10. "More Love" by Kim Carnes
9. "Let My Love Open The Door"
For some reason I thought this song came later in the 80s, probably because it sounds ahead of its time. The synthesizer sound was a harbinger of what was to come, and Townsend's softer approach reflected the middle aging of the Boomer generation. It's a great song, and better than any song the Who put out after Quadrophenia in 1973. It's refreshing to hear one of Townsend's more heartfelt songs without Roger Daltry flexing his scrote all over the vocal track.
8. "Give Me The Night" by George Benson
7. "All Out Of Love" by Air Supply
Is there a more Reagan Dawn artist than Air Supply? They drew from soft rock explosion of the 70s, but more polished and less funky with a dash of bombast. It was emotive and shimmery and a little over the top, like an early 80s prime time soap opera. No artist ever had a better soft rock name. I mean "Air Supply" is about as evocative of this music as it gets.

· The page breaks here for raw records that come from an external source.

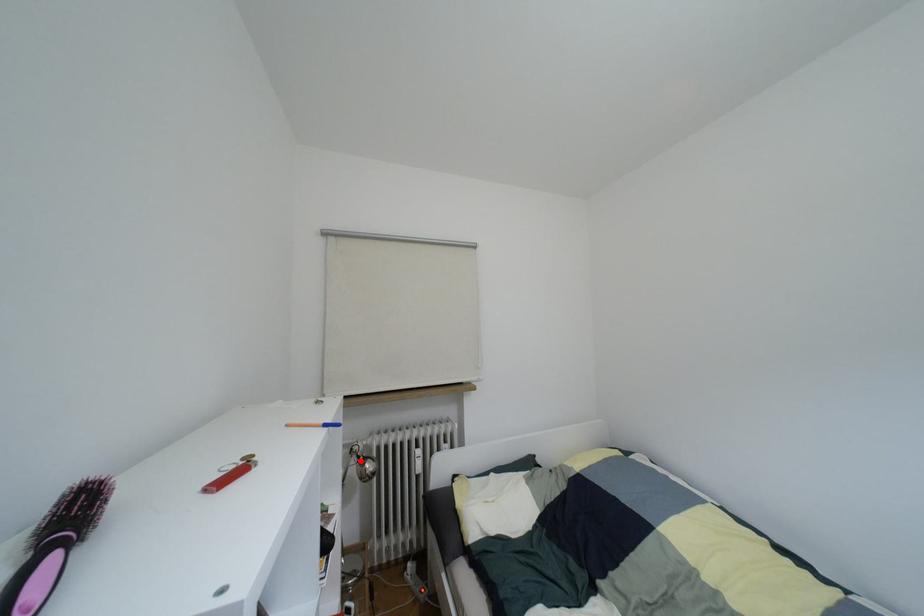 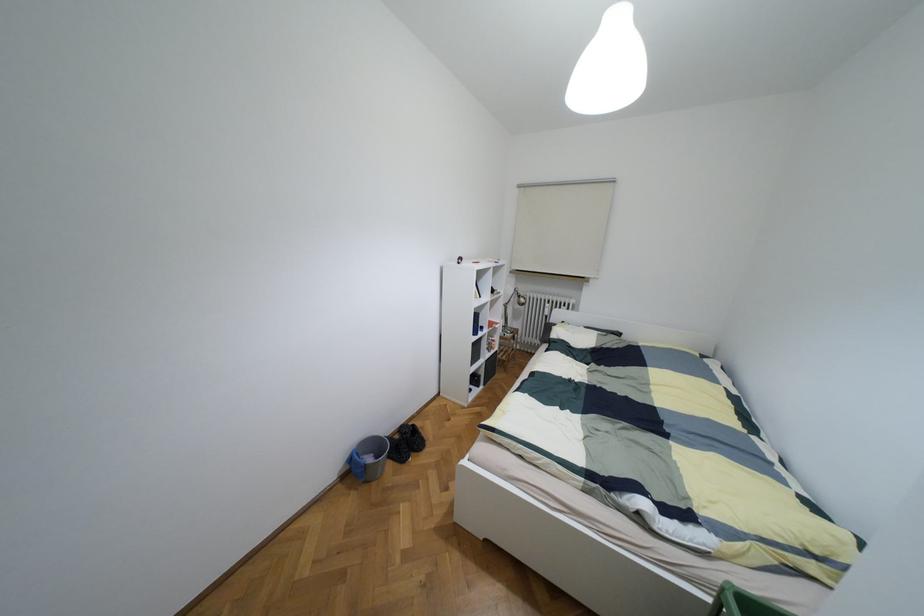 Question: I am providing you with two images of the same scene from different viewpoints. Image1 has a red point marked. In image2, the corresponding 3D location appears at what relative position? Reply with the corresponding letter.

Choices:
 (A) Closer
 (B) Farther

Answer: (A) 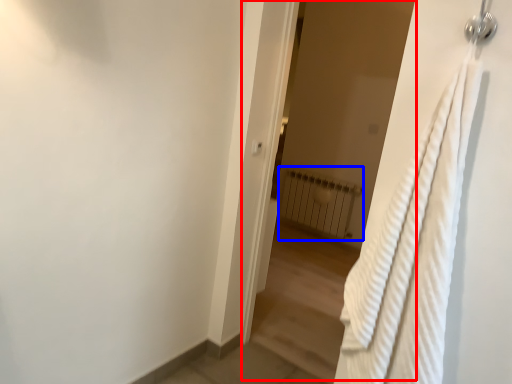 Question: Among these objects, which one is farthest to the camera, screen door (highlighted by a red box) or radiator (highlighted by a blue box)?

Choices:
 (A) screen door
 (B) radiator

Answer: (B) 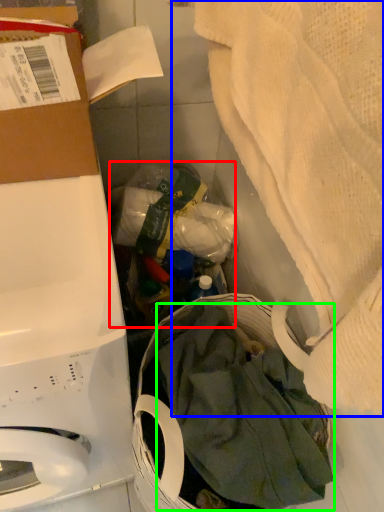 Question: Which object is positioned closest to garbage (highlighted by a red box)? Select from blanket (highlighted by a blue box) and clothing (highlighted by a green box).

Choices:
 (A) blanket
 (B) clothing

Answer: (B)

From Australia, they are also on the edge of the first wave of the Antipodean Invasion of the 1980s, with Men at Work to soon follow. This cultural phenomenon has given me a lifelong fascination with Australia, which I still yearn to visit.
6. "Fame" by Irene Cara
Contrary to a popular misconception, disco did not die right after the Disco Demolition Night in Chicago in the summer of 1979. It was still all over the charts in 1980, but a little more stripped down and less glammed out. This new disco, instead of dying, would quietly form the basis of 80s dance music. Take Irene Cara, who sang this song in 1980, but went on to do "What A Feeling" in 1983, at which point the Reagan Dawn had turned into new morning. This Giorgio Moroder-fied disco does not have the big string sections, replacing it with synthesizer, a sign of things to come.
5. "Take Your Time (Do It Right)" by The SOS Band
4. "Emotional Rescue" by The Rolling Stones
3. "Magic" by Olivia Newton-John
Like I said, disco was not dead in 1980. Hell, this song comes from a roller disco movie! (Xanadu is one of my fave so bad it's good flicks.) Despite that fact, it is deceptively ahead of its time. The watery guitar and synths would be big 80s pop production elements, although the laid-back drum beat still lingers from the 70s. Olivia Newton-John may have been the representative artist of the Reagan Dawn, hitting her peak in that era with "Physical" in 1981 and soon dropping off.
2. "Upside Down" by Diana Ross
Now this right here is a song. It is appropriate for the dusk of disco, edgier and less ostentatious. The song is built on a wicked, sharp-elbowed groove that has never failed to get me moving. Ross's soft voice provides a sweet counterpoint, yin to the groove's yang. The owl of Minerva flies at dusk indeed.
1. "Sailing" by Christopher Cross
Poor Christopher Cross. In 1980 he wrote and performed what's probably the most successful Yacht Rock of them all, right before the advent of MTV. In the 70s ordinary looking guys could get big if they could write catchy songs, but in the age of videos it would take something more than that. Phil Collins managed to crack to code by making his videos stand out, but in 1981 that wasn't really an option yet. The smooth sound of this track, easy listening but with more of a soul influence, sounds like Reagan Dawn. Cross, like that period, was liminal. Too bad he got caught in between.